▶ [Material for the task]

───

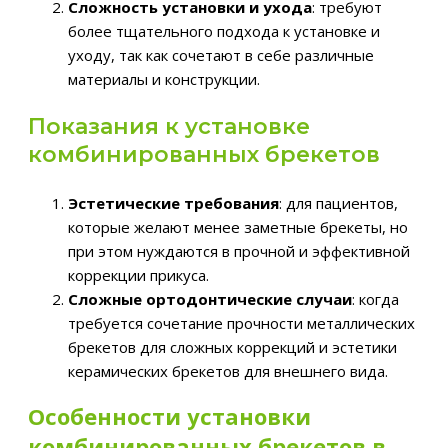
Сложность установки и ухода
: требуют
более тщательного подхода к установке и
уходу, так как сочетают в себе различные
материалы и конструкции.
Показания к установке
комбинированных брекетов
Эстетические требования
: для пациентов,
которые желают менее заметные брекеты, но
при этом нуждаются в прочной и эффективной
коррекции прикуса.
Сложные ортодонтические случаи
: когда
требуется сочетание прочности металлических
брекетов для сложных коррекций и эстетики
керамических брекетов для внешнего вида.
Особенности установки
комбинированных брекетов в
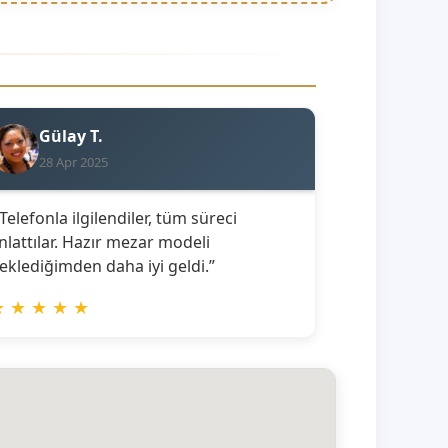
Gülay T.
28 Apr 2025
 Telefonla ilgilendiler, tüm süreci
nlattılar. Hazır mezar modeli
eklediğimden daha iyi geldi.”
★
★
★
★
★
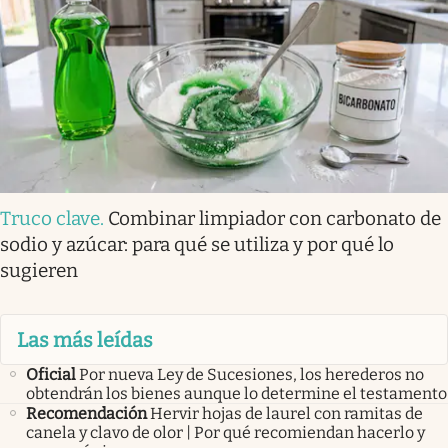
Truco clave
.
Combinar limpiador con carbonato de
sodio y azúcar: para qué se utiliza y por qué lo
sugieren
Las más leídas
Oficial
Por nueva Ley de Sucesiones, los herederos no
obtendrán los bienes aunque lo determine el testamento
Recomendación
Hervir hojas de laurel con ramitas de
canela y clavo de olor | Por qué recomiendan hacerlo y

───

▶ [Problem to solve] Give back the full listing verbatim, skipping each picture.

▶ [Response area]
Сложность установки и ухода
: требуют
более тщательного подхода к установке и
уходу, так как сочетают в себе различные
материалы и конструкции.
Показания к установке
комбинированных брекетов
Эстетические требования
: для пациентов,
которые желают менее заметные брекеты, но
при этом нуждаются в прочной и эффективной
коррекции прикуса.
Сложные ортодонтические случаи
: когда
требуется сочетание прочности металлических
брекетов для сложных коррекций и эстетики
керамических брекетов для внешнего вида.
Особенности установки
комбинированных брекетов в
Gülay T.
28 Apr 2025
 Telefonla ilgilendiler, tüm süreci
nlattılar. Hazır mezar modeli
eklediğimden daha iyi geldi.”
★
★
★
★
★
Truco clave
.
Combinar limpiador con carbonato de
sodio y azúcar: para qué se utiliza y por qué lo
sugieren
Las más leídas
Oficial
Por nueva Ley de Sucesiones, los herederos no
obtendrán los bienes aunque lo determine el testamento
Recomendación
Hervir hojas de laurel con ramitas de
canela y clavo de olor | Por qué recomiendan hacerlo y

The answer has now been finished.